… — Как же хорошо, когда малину можно есть круглый год, — с мечтательностью в голосе говорила девушка, задумчиво поворачивая в ладонях небольшую плошку, полную перламутровых ягод. — Она здесь, правда, тоже странного цвета. Но хоть на вкус совсем как земная…
«Скажи ей об этом. Скажи, что ничего не знаешь. Пусть она уйдёт и передаст другим, чтобы тоже больше не приходили».
Девушка напротив меня смолкла, глаза её замерли. Уловив какое-то движение на моём лице, она напряглась и слегка подалась вперёд.

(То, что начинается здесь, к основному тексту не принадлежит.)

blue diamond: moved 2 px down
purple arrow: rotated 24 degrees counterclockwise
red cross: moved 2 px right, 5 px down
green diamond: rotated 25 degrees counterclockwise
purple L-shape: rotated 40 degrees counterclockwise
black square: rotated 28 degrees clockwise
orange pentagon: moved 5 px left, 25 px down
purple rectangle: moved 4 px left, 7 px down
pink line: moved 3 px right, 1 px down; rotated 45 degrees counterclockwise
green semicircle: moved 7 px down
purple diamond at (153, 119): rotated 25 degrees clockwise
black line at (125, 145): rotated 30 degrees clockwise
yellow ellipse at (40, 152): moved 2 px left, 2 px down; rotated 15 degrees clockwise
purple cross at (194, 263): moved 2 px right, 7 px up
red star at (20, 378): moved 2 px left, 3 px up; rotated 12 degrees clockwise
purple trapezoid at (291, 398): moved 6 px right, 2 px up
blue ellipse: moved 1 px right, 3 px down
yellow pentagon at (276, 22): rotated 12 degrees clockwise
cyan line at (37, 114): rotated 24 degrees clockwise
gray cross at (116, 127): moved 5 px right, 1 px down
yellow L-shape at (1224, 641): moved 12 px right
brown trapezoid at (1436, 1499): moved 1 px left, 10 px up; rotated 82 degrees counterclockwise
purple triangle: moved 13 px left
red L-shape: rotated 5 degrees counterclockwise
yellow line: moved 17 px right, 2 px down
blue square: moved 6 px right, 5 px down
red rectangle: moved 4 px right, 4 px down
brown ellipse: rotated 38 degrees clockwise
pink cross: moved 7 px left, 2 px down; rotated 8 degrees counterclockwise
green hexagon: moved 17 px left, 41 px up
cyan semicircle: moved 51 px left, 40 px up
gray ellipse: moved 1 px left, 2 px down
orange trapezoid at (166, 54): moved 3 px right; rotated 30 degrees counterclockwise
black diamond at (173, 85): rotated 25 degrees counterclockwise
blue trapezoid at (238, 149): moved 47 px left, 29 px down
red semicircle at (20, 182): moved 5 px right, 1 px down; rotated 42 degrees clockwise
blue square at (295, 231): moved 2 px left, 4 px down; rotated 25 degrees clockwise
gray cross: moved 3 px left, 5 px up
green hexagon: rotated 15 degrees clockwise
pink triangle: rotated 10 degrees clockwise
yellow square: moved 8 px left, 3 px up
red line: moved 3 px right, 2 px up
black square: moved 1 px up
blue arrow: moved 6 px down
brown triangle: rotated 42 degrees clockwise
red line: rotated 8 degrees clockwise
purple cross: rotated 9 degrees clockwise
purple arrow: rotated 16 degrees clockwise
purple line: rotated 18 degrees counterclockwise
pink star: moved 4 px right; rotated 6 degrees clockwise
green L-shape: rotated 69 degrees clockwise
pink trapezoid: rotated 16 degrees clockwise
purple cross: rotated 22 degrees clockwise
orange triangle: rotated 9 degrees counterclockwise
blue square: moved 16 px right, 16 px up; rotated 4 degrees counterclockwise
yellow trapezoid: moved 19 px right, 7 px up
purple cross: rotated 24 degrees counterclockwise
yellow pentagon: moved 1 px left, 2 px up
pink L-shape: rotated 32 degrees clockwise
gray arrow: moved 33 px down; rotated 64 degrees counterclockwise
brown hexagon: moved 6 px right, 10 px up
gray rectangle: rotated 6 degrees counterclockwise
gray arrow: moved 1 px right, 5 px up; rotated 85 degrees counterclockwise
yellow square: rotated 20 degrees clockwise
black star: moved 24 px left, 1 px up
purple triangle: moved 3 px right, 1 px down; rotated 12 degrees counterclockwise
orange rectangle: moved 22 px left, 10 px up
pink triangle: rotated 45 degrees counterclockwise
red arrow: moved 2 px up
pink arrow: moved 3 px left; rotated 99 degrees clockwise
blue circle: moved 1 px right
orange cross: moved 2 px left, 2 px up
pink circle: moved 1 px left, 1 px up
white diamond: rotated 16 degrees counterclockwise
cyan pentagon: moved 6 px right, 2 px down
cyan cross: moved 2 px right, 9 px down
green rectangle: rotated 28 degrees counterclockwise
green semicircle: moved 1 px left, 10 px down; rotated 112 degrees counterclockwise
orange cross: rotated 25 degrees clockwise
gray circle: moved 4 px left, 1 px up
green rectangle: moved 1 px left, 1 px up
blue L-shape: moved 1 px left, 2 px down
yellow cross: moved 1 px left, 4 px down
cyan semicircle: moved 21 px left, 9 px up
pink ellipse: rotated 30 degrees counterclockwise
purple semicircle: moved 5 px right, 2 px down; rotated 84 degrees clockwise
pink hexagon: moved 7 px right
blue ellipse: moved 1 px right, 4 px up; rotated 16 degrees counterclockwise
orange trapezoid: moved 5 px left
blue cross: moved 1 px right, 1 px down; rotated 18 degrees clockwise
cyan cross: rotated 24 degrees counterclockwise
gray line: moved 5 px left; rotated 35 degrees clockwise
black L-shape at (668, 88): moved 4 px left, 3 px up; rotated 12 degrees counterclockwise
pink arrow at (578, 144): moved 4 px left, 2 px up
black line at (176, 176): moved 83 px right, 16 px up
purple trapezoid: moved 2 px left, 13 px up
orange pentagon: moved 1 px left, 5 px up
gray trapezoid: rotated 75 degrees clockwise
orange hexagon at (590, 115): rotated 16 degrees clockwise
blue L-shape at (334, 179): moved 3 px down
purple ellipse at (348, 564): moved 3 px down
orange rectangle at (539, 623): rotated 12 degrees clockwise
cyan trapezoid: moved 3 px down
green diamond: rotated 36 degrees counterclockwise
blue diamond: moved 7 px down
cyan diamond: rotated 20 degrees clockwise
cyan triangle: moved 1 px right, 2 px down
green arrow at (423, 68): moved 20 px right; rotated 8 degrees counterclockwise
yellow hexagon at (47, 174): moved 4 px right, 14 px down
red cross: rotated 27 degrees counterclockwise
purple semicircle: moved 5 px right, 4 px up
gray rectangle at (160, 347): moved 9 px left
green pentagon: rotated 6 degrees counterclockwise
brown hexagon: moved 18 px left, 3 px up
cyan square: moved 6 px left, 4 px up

— Я вас не знаю, — сказала я. — Я вижу вас впервые в жизни.
Она дёрнулась, выпрямила спину, насквозь прошитая незримым электрическим разрядом, и по лицу её пробежала тень. Вздохнув, она пробормотала:
— Ты говоришь мне это с тех пор, как вернулась с Пироса. Вернее, с тех пор как начала говорить… Но доктор сказал, что твоё состояние улучшается – ведь поначалу ты вообще молчала и смотрела в одну точку.
— Скажите, где я? — спросила я.
— Это наш дом, — терпеливо и размеренно, как младенцу, сообщила девушка. — И мы тут живём.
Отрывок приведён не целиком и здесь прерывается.